# Whether $m$ in $E=mc^{2}$ and $F=ma$ are both relativistic mass?

I know that $m$ in $E=mc^{2}$ is the relativistic mass, but can $m$ in $F=ma$ can also be relativistic? If the answer is yes, then can you tell me whether this equation is valid $E=\frac{F}{a}c^{2}$? If not, can you tell why this is not valid?

Advance thanks for your help and please forgive me my english as it is my second language.

Here, $m=$ relativistic mass; $m_0=$rest mass

Not really. $F=ma$ only applies for a system with constant (relativistic) mass. The true equation is $\vec{F}=\frac{d\vec{p}}{dt}$, where $\vec{p}=m\vec{v}$ is the momentum. Since acceleration $\implies$ increase in relativistic mass, $F=ma$ is pretty useless here.

Anyways, in relativity, we tend to talk in terms of momentum and force, not acceleration.

So the second equation isn't valid except in special cases.

A better equation to use in place of the second one is: $$E^2=p^2c^2+m_0^2c^4$$

• IMO it's good practice to always write $m=\gamma m_0$. It gets rid of such 'classical mechanics' prejudices.
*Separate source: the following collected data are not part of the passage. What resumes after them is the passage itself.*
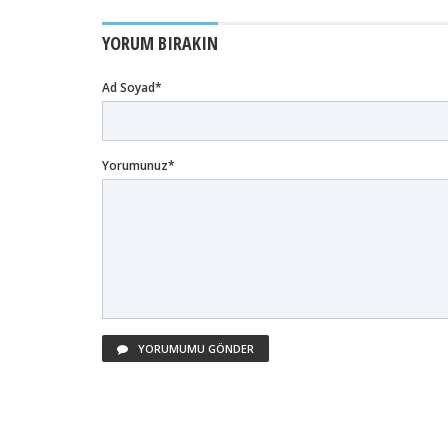
YORUM BIRAKIN
Ad Soyad*
Yorumunuz*
YORUMUMU GÖNDER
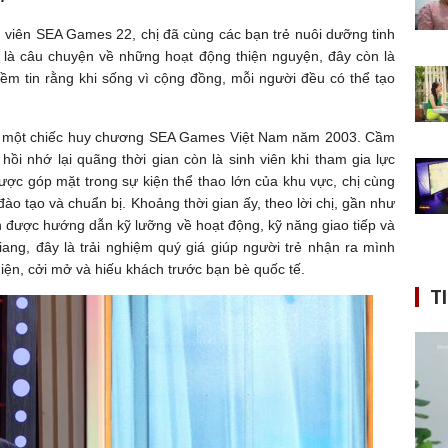
n viên SEA Games 22, chị đã cùng các bạn trẻ nuôi dưỡng tinh
ỉ là câu chuyện về những hoạt động thiện nguyện, đây còn là
niềm tin rằng khi sống vì cộng đồng, mỗi người đều có thể tạo
g một chiếc huy chương SEA Games Việt Nam năm 2003. Cầm
 hồi nhớ lại quãng thời gian còn là sinh viên khi tham gia lực
ợc góp mặt trong sự kiện thể thao lớn của khu vực, chị cùng
ào tạo và chuẩn bị. Khoảng thời gian ấy, theo lời chị, gần như
 được hướng dẫn kỹ lưỡng về hoạt động, kỹ năng giao tiếp và
iang, đây là trải nghiệm quý giá giúp người trẻ nhận ra mình
iện, cởi mở và hiếu khách trước bạn bè quốc tế.
T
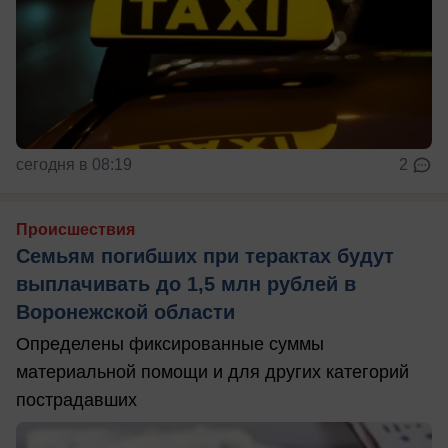
сегодня в 08:19
2
Происшествия
Семьям погибших при терактах будут
выплачивать до 1,5 млн рублей в
Воронежской области
Определены фиксированные суммы
материальной помощи и для других категорий
пострадавших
Feb 29, 2012 at 17:58

Relativistic force is defined as $$\vec F = \frac {d} {dt} (\gamma m_o \vec v) = \frac {m_o\gamma^3} {c^2}\vec a\cdot\vec v + \gamma m_o\vec a$$ Although generally different, this becomes the same as your expression when $\vec a$ is perpendicular to $\vec v$ giving $\vec a\cdot\vec v = 0$.

The mass in F=ma is relativistic mass if the force is perpendicular to the velocity. If the force is parallel to the velocity, the mass is neither the rest mass or the relativistic mass, but the so-called "longitudinal mass" (deprecated term used by Einstein).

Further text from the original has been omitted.